Work out how many lines in the entries below include the word "noviembre", and give only that figure.

───── Information shown ─────

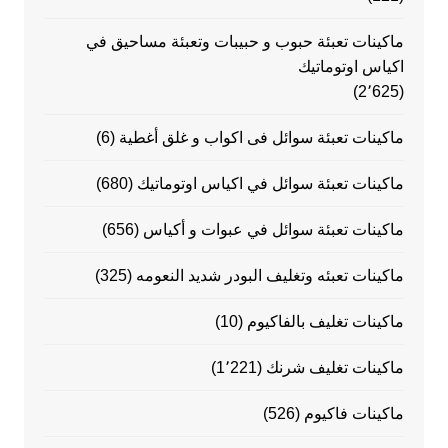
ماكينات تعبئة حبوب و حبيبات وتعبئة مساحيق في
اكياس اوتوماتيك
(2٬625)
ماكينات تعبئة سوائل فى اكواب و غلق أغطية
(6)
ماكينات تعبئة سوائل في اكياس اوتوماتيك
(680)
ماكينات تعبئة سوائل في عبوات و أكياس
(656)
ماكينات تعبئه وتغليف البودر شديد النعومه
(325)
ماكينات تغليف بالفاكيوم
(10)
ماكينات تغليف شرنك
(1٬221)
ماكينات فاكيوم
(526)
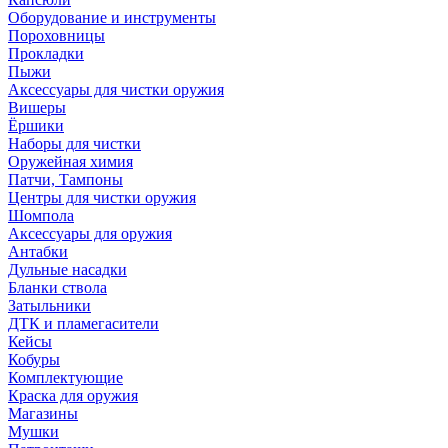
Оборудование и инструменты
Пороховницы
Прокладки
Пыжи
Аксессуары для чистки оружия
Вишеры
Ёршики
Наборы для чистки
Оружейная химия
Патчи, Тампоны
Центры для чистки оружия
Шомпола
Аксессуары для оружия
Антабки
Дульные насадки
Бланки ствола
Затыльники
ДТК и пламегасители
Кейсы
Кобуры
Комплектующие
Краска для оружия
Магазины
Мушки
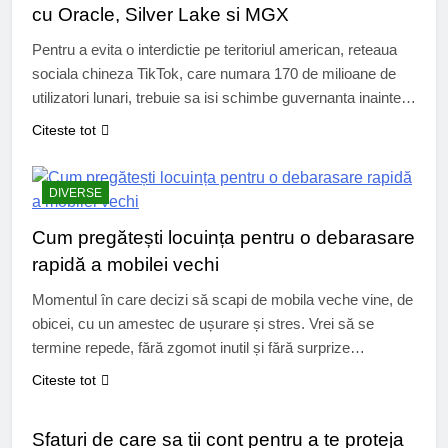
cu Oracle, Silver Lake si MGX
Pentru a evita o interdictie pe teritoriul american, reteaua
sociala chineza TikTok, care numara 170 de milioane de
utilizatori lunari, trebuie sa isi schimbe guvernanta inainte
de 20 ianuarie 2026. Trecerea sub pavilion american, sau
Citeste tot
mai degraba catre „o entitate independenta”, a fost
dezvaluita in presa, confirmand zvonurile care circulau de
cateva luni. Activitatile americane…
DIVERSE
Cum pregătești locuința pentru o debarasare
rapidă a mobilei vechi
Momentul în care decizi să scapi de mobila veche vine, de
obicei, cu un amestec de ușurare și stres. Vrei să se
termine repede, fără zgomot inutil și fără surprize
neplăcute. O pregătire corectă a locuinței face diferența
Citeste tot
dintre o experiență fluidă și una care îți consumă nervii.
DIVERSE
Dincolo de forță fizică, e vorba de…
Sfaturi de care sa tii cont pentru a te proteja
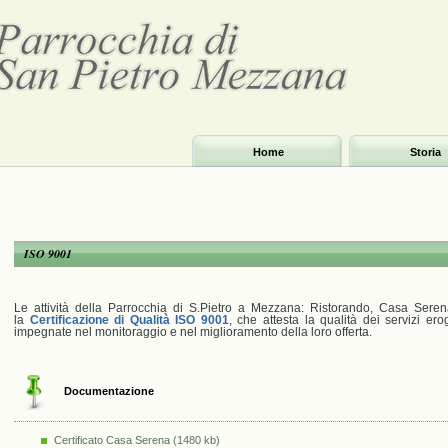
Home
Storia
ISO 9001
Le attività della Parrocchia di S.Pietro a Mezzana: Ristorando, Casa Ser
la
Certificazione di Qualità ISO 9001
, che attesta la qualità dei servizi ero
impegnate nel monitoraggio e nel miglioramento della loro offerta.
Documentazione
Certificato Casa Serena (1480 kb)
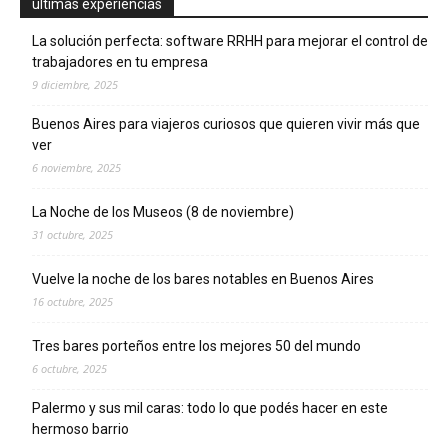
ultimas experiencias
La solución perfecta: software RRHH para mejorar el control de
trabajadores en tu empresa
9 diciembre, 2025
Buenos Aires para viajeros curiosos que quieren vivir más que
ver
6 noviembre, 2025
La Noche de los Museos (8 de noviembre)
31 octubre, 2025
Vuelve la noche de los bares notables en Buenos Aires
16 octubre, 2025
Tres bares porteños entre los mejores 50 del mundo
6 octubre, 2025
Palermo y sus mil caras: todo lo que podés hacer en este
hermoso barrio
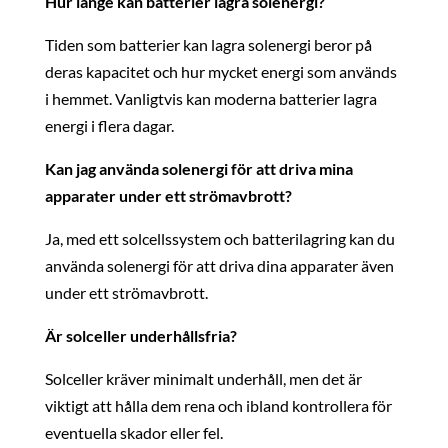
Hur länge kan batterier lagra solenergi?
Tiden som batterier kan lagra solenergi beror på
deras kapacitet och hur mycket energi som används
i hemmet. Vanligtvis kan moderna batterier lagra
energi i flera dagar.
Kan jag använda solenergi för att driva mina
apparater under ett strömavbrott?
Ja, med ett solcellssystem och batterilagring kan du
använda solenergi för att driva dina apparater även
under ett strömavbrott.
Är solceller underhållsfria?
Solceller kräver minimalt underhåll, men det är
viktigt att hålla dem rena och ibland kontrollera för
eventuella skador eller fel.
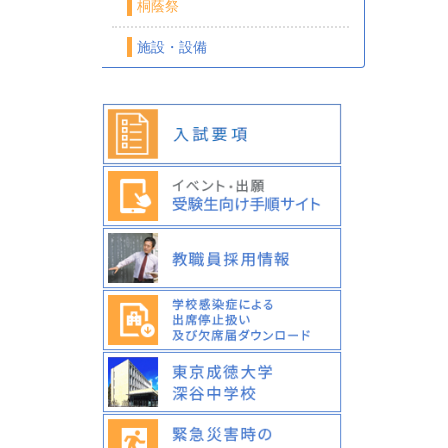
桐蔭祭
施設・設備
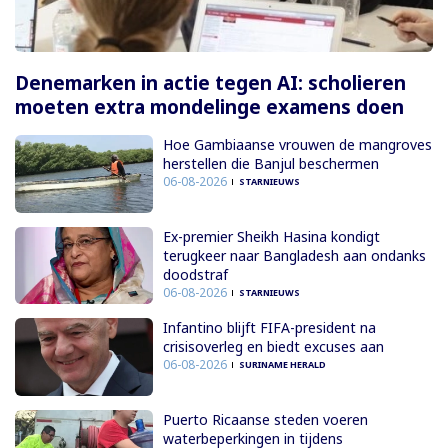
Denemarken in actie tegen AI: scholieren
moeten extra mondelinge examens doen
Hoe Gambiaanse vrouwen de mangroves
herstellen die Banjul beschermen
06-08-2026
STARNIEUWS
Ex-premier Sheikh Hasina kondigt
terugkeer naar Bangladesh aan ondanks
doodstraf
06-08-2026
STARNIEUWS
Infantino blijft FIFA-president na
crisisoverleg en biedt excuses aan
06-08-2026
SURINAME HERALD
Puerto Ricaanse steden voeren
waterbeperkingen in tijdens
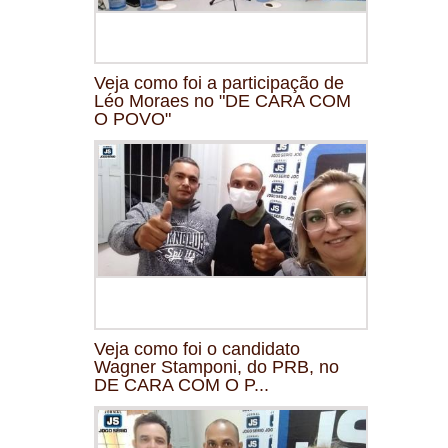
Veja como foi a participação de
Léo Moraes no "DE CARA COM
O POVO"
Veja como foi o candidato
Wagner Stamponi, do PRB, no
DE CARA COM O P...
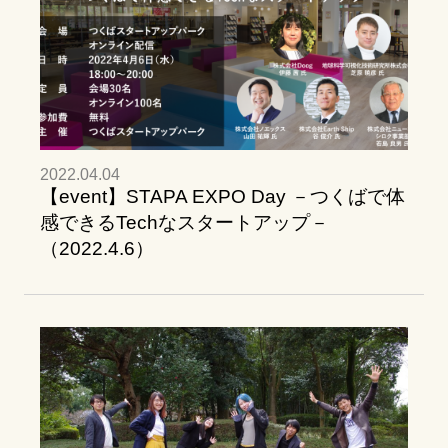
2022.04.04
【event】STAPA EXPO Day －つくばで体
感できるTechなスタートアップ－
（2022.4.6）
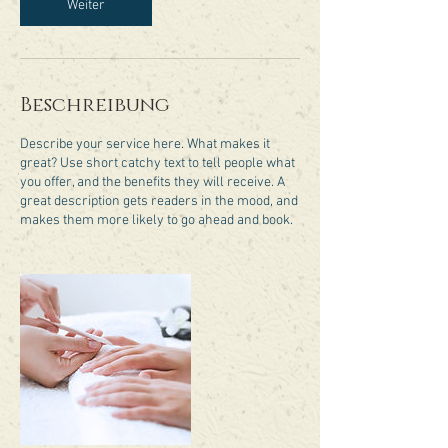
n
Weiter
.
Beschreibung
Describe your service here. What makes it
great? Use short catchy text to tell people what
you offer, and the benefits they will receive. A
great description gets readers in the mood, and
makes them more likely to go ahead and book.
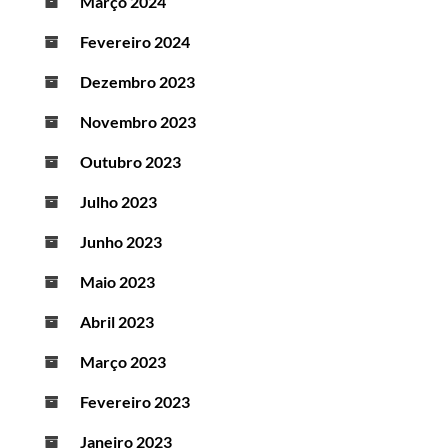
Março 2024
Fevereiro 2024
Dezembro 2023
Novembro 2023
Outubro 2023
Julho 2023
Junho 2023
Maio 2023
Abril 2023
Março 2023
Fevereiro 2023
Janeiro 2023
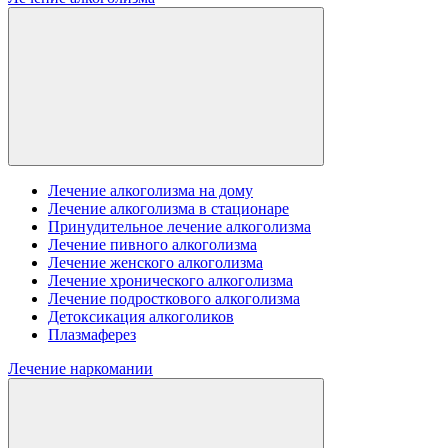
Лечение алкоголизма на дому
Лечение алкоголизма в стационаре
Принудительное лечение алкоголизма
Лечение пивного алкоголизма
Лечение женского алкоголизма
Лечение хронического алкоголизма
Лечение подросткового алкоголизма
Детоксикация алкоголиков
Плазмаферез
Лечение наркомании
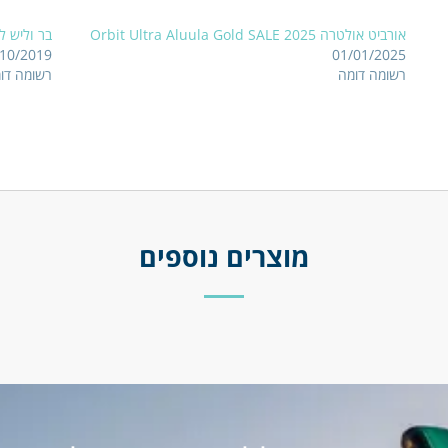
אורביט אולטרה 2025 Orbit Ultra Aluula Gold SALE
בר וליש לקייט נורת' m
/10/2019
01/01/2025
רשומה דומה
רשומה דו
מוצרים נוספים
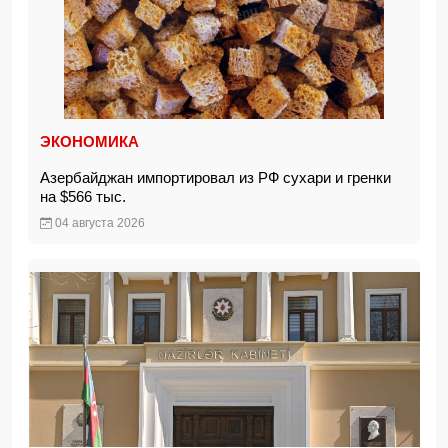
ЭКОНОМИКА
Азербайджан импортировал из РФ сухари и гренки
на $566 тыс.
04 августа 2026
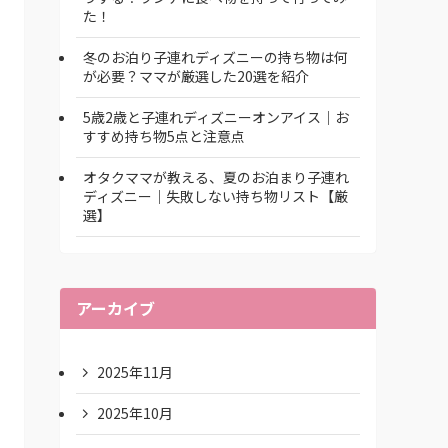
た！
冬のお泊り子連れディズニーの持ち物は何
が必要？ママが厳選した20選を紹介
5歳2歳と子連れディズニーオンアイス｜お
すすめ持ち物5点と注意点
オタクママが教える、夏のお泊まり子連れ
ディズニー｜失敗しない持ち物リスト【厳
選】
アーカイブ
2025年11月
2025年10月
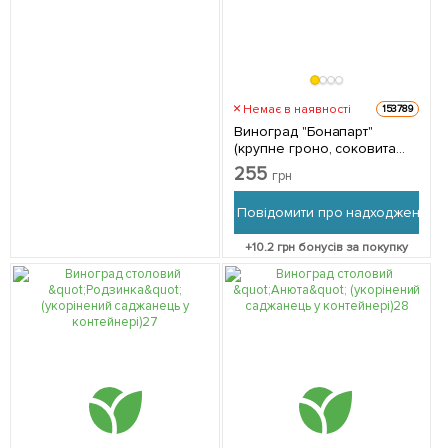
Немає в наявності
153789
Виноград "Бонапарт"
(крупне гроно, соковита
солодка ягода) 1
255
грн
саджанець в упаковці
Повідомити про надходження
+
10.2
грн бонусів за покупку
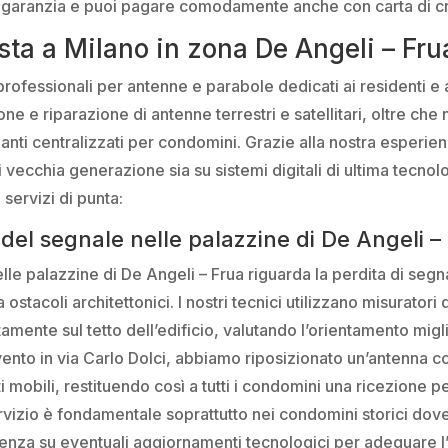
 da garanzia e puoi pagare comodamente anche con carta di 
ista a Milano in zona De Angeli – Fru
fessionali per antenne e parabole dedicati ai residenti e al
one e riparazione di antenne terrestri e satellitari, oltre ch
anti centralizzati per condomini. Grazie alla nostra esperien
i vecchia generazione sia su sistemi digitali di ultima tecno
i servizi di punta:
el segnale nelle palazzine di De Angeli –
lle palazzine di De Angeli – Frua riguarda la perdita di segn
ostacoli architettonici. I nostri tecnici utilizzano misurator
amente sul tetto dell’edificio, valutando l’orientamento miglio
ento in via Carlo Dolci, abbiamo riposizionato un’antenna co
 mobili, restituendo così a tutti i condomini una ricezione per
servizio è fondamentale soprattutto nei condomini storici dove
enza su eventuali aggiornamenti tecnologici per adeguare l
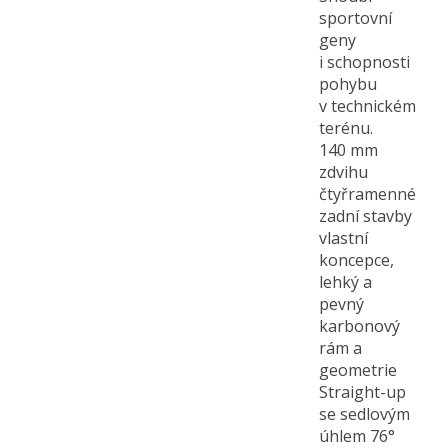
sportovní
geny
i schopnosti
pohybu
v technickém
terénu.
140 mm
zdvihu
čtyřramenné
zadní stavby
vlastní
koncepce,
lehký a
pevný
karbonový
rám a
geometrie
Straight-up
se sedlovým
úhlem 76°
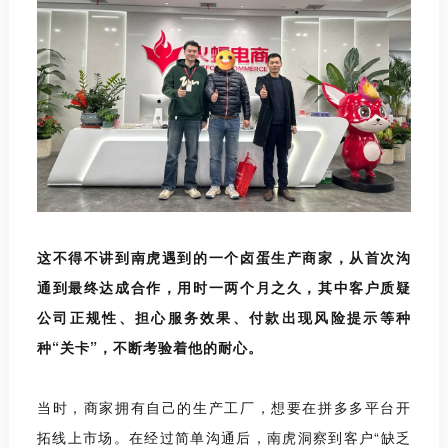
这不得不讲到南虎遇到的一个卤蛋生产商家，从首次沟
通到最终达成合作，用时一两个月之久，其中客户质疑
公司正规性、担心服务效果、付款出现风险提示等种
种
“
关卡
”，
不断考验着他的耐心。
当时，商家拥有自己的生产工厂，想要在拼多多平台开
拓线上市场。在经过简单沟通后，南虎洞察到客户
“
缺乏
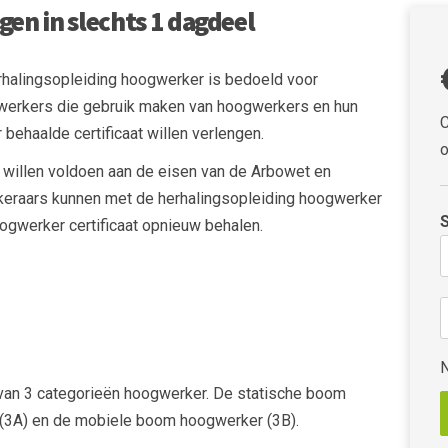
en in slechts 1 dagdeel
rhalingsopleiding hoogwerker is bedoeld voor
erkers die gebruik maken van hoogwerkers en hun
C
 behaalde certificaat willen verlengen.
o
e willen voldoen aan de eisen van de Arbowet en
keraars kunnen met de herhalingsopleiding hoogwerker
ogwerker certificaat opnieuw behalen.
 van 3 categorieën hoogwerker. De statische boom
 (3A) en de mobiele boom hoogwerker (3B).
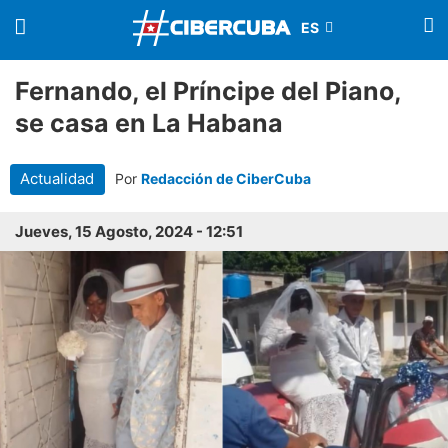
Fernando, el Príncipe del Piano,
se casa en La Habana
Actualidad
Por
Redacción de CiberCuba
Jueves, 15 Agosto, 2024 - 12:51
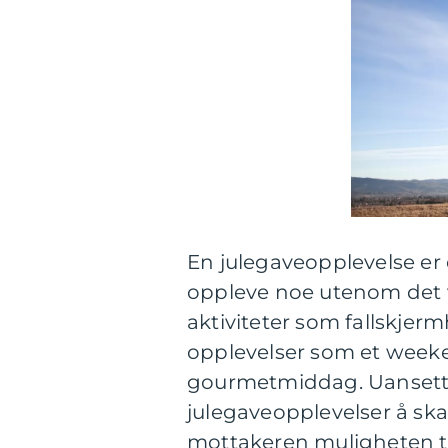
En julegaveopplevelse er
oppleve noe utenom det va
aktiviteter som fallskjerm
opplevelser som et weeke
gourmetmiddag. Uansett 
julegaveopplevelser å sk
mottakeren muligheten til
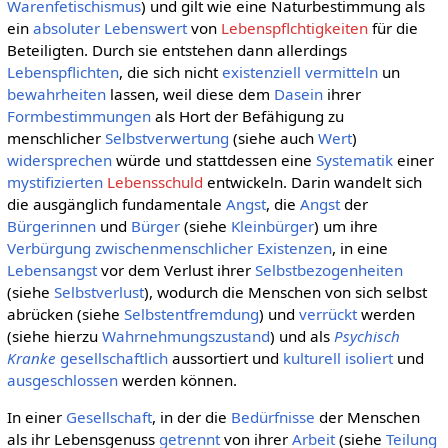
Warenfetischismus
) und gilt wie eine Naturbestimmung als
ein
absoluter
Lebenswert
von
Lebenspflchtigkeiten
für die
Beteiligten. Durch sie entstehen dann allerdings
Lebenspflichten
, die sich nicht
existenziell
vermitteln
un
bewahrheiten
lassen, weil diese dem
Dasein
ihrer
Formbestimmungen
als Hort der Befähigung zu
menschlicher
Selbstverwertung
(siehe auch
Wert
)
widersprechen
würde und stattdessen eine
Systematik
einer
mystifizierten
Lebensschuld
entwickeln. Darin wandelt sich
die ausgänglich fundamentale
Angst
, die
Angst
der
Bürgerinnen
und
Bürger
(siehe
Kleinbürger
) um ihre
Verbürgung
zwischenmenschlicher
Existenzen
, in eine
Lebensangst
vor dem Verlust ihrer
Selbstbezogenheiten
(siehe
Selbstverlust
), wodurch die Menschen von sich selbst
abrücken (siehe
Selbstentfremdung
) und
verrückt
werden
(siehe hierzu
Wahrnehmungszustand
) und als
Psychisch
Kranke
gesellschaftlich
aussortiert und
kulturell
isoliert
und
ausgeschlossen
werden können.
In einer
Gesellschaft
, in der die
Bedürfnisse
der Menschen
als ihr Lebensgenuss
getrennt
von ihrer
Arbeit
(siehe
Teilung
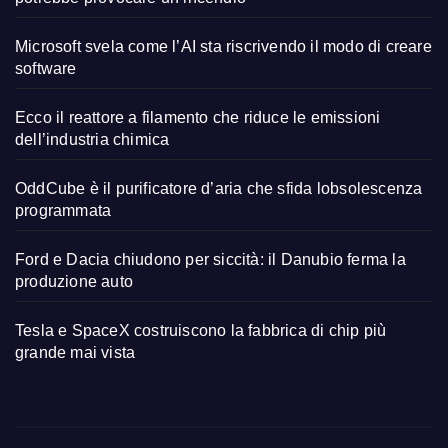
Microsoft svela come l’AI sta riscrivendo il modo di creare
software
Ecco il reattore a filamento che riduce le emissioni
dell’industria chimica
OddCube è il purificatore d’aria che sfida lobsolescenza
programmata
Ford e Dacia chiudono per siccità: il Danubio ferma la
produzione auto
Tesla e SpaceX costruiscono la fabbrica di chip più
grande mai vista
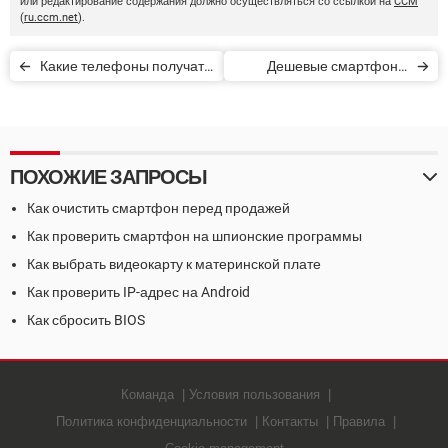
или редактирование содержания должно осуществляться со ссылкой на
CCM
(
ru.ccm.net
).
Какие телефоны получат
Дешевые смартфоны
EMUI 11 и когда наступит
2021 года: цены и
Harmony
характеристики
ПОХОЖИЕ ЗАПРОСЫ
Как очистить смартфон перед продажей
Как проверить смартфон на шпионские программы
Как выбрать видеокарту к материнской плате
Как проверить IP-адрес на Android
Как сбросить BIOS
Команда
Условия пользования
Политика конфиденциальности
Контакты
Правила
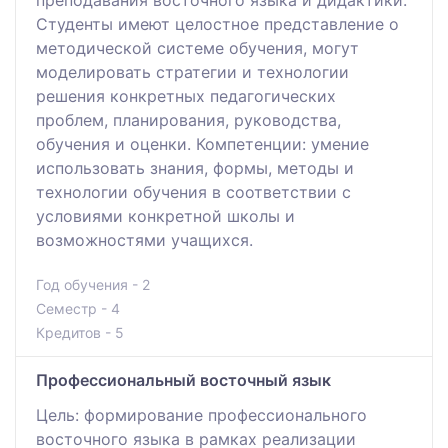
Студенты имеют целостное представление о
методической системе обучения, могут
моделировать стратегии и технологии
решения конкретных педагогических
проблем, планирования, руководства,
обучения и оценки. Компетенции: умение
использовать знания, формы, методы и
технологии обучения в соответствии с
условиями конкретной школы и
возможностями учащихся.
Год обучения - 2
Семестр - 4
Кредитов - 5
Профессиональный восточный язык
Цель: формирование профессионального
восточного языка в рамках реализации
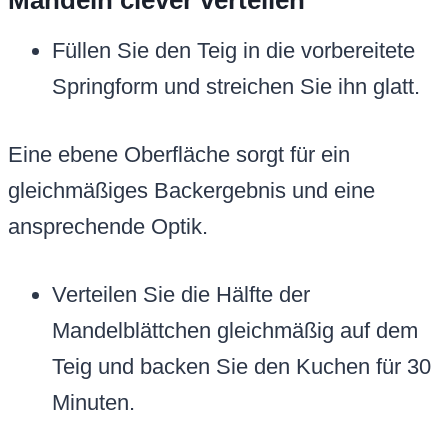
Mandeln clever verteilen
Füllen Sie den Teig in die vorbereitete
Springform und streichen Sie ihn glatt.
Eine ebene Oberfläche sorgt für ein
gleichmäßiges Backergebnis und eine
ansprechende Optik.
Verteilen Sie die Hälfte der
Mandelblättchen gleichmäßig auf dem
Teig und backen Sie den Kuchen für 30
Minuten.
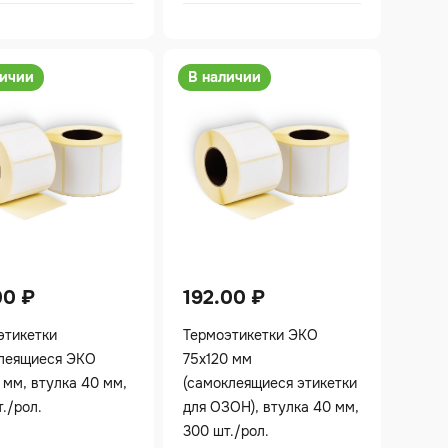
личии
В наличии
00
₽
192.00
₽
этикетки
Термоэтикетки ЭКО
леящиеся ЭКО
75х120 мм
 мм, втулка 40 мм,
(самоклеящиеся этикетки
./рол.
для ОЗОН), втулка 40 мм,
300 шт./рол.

─────

**Your response:**
2